# [What the task requires]
Only the lines from the top of the data through the line containing "que vamos a ser el equipo de La Liga F con" should be duplicated, exactly as they appear.

# [Source material]
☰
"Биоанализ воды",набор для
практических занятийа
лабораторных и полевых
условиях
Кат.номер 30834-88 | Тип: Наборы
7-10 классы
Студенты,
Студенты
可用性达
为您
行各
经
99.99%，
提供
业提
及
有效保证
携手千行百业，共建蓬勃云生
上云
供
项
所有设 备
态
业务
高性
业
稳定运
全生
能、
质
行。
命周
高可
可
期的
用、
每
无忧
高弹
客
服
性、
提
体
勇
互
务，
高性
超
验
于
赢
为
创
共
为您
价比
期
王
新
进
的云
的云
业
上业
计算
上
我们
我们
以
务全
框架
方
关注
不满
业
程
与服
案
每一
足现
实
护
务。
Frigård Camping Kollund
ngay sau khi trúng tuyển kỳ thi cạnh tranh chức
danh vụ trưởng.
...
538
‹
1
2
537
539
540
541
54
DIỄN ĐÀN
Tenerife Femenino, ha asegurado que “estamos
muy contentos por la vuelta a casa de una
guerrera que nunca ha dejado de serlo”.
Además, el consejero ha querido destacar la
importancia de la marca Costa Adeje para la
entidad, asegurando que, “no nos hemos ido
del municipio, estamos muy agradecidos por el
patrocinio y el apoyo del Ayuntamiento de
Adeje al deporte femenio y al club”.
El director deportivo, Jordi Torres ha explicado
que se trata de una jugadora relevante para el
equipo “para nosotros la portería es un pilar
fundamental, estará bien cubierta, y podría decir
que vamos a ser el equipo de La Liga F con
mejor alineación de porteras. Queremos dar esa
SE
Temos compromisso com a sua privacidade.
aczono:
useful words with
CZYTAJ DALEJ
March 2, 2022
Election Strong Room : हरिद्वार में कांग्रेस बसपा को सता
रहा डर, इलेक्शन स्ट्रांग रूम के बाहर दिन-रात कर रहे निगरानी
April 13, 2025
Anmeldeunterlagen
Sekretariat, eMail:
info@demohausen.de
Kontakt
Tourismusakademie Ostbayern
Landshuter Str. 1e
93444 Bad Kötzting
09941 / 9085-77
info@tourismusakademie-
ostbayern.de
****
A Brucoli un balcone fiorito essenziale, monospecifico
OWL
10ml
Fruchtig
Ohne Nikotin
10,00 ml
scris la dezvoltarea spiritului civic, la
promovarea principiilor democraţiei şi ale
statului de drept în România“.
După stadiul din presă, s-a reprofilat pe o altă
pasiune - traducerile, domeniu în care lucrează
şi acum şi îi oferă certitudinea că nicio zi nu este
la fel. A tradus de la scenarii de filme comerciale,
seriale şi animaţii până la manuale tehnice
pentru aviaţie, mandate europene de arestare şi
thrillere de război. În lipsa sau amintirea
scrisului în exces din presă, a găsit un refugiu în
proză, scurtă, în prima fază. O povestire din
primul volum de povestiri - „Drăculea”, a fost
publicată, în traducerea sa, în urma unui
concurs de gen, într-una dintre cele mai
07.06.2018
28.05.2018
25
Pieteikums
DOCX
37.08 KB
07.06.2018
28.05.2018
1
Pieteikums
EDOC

# [Output for this task]
☰
"Биоанализ воды",набор для
практических занятийа
лабораторных и полевых
условиях
Кат.номер 30834-88 | Тип: Наборы
7-10 классы
Студенты,
Студенты
可用性达
为您
行各
经
99.99%，
提供
业提
及
有效保证
携手千行百业，共建蓬勃云生
上云
供
项
所有设 备
态
业务
高性
业
稳定运
全生
能、
质
行。
命周
高可
可
期的
用、
每
无忧
高弹
客
服
性、
提
体
勇
互
务，
高性
超
验
于
赢
为
创
共
为您
价比
期
王
新
进
的云
的云
业
上业
计算
上
我们
我们
以
务全
框架
方
关注
不满
业
程
与服
案
每一
足现
实
护
务。
Frigård Camping Kollund
ngay sau khi trúng tuyển kỳ thi cạnh tranh chức
danh vụ trưởng.
...
538
‹
1
2
537
539
540
541
54
DIỄN ĐÀN
Tenerife Femenino, ha asegurado que “estamos
muy contentos por la vuelta a casa de una
guerrera que nunca ha dejado de serlo”.
Además, el consejero ha querido destacar la
importancia de la marca Costa Adeje para la
entidad, asegurando que, “no nos hemos ido
del municipio, estamos muy agradecidos por el
patrocinio y el apoyo del Ayuntamiento de
Adeje al deporte femenio y al club”.
El director deportivo, Jordi Torres ha explicado
que se trata de una jugadora relevante para el
equipo “para nosotros la portería es un pilar
fundamental, estará bien cubierta, y podría decir
que vamos a ser el equipo de La Liga F con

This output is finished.